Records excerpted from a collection
--
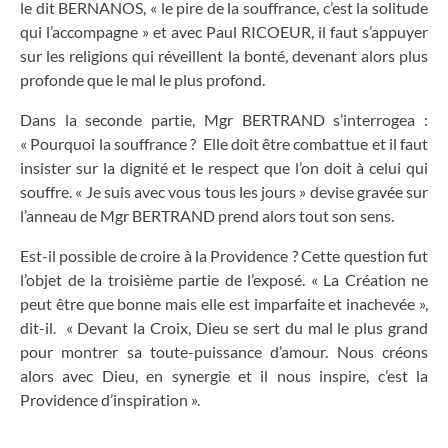
le dit BERNANOS, « le pire de la souffrance, c’est la solitude
qui l’accompagne » et avec Paul RICOEUR, il faut s’appuyer
sur les religions qui réveillent la bonté, devenant alors plus
profonde que le mal le plus profond.
Dans la seconde partie, Mgr BERTRAND s’interrogea :
« Pourquoi la souffrance ? Elle doit être combattue et il faut
insister sur la dignité et le respect que l’on doit à celui qui
souffre. « Je suis avec vous tous les jours » devise gravée sur
l’anneau de Mgr BERTRAND prend alors tout son sens.
Est-il possible de croire à la Providence ? Cette question fut
l’objet de la troisième partie de l’exposé. « La Création ne
peut être que bonne mais elle est imparfaite et inachevée »,
dit-il. « Devant la Croix, Dieu se sert du mal le plus grand
pour montrer sa toute-puissance d’amour. Nous créons
alors avec Dieu, en synergie et il nous inspire, c’est la
Providence d’inspiration ».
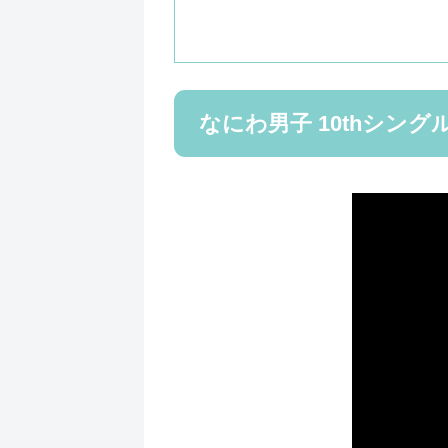
なにわ男子 10thシングル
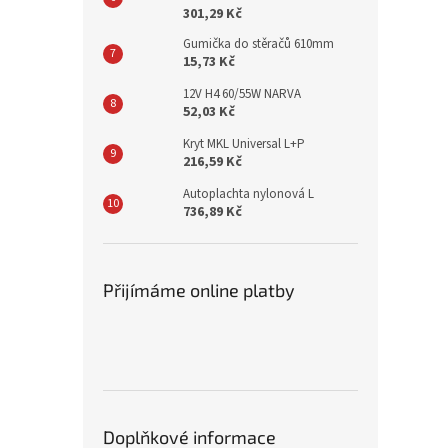
301,29 Kč
Gumička do stěračů 610mm
15,73 Kč
12V H4 60/55W NARVA
52,03 Kč
Kryt MKL Universal L+P
216,59 Kč
Autoplachta nylonová L
736,89 Kč
Přijímáme online platby
Doplňkové informace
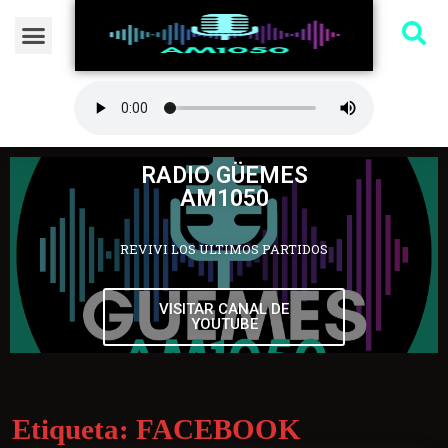
RADIO GÜEMES
AM1050
REVIVI LOS ULTIMOS PARTIDOS
VISITAR CANAL DE
YOUTUBE
Etiqueta:
FACEBOOK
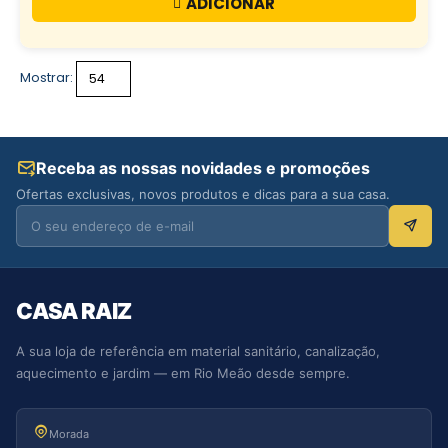
ADICIONAR
Mostrar:
Receba as nossas novidades e promoções
Ofertas exclusivas, novos produtos e dicas para a sua casa.
CASA RAIZ
A sua loja de referência em material sanitário, canalização,
aquecimento e jardim — em Rio Meão desde sempre.
Morada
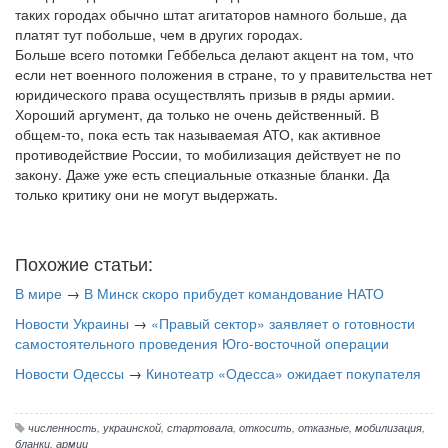
таких городах обычно штат агитаторов намного больше, да
платят тут побольше, чем в других городах.
Больше всего потомки Геббельса делают акцент на том, что
если нет военного положения в стране, то у правительства нет
юридического права осуществлять призыв в ряды армии.
Хороший аргумент, да только не очень действенный. В
общем-то, пока есть так называемая АТО, как активное
противодействие России, то мобилизация действует не по
закону. Даже уже есть специальные отказные бланки. Да
только критику они не могут выдержать.
Похожие статьи:
В мире
→
В Минск скоро прибудет командование НАТО
Новости Украины
→
«Правый сектор» заявляет о готовности
самостоятельного проведения Юго-восточной операции
Новости Одессы
→
Кинотеатр «Одесса» ожидает покупателя
численность
,
украинской
,
стартовала
,
откосить
,
отказные
,
мобилизация
,
бланки
,
армии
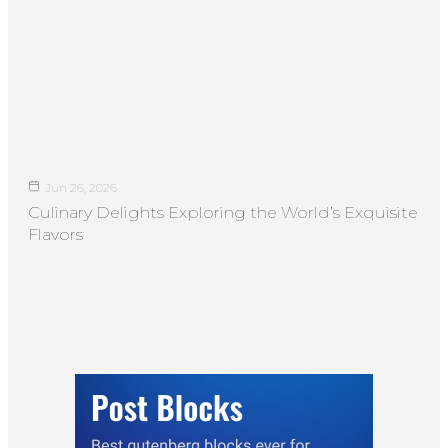
Jun 26, 2026
Culinary Delights Exploring the World’s Exquisite
Flavors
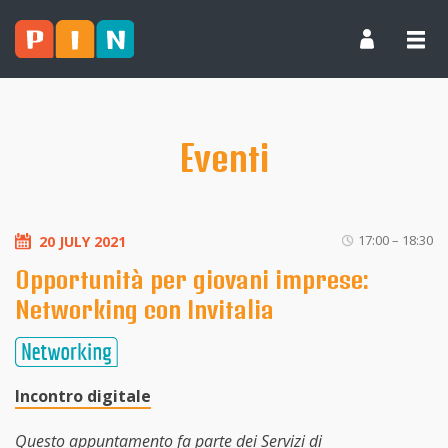
Eventi
17:00 – 18:30
20 JULY 2021
Opportunità per giovani imprese:
Networking con Invitalia
Incontro digitale
Questo appuntamento fa parte dei Servizi di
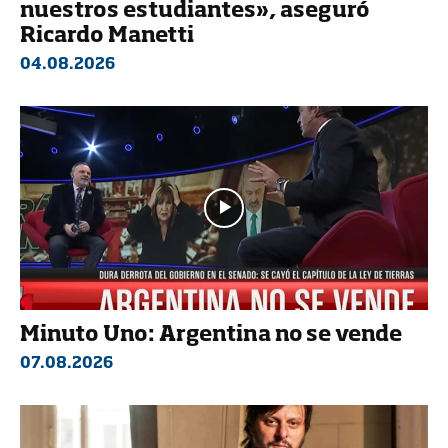
nuestros estudiantes», aseguró
Ricardo Manetti
04.08.2026
Minuto Uno: Argentina no se vende
07.08.2026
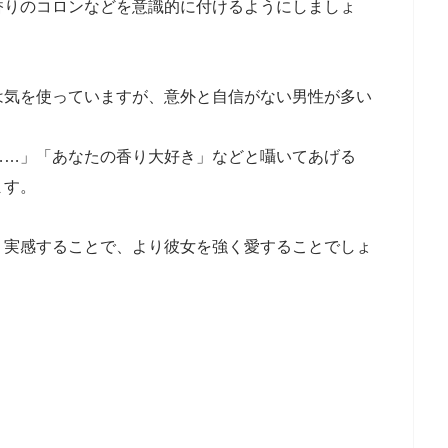
香りのコロンなどを意識的に付けるようにしましょ
は気を使っていますが、意外と自信がない男性が多い
……」「あなたの香り大好き」などと囁いてあげる
ます。
く実感することで、より彼女を強く愛することでしょ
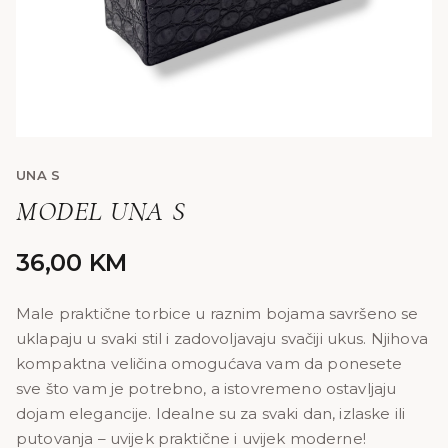
UNA S
MODEL UNA S
36,00
KM
Male praktične torbice u raznim bojama savršeno se
uklapaju u svaki stil i zadovoljavaju svačiji ukus. Njihova
kompaktna veličina omogućava vam da ponesete
sve što vam je potrebno, a istovremeno ostavljaju
dojam elegancije. Idealne su za svaki dan, izlaske ili
putovanja – uvijek praktične i uvijek moderne!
--
:: What to work on ::
Pictures stay out. Repeat only the lines from the beginning of the data through the line that has "insister sur la".

:: Exercise answer ::
le dit BERNANOS, « le pire de la souffrance, c’est la solitude
qui l’accompagne » et avec Paul RICOEUR, il faut s’appuyer
sur les religions qui réveillent la bonté, devenant alors plus
profonde que le mal le plus profond.
Dans la seconde partie, Mgr BERTRAND s’interrogea :
« Pourquoi la souffrance ? Elle doit être combattue et il faut
insister sur la dignité et le respect que l’on doit à celui qui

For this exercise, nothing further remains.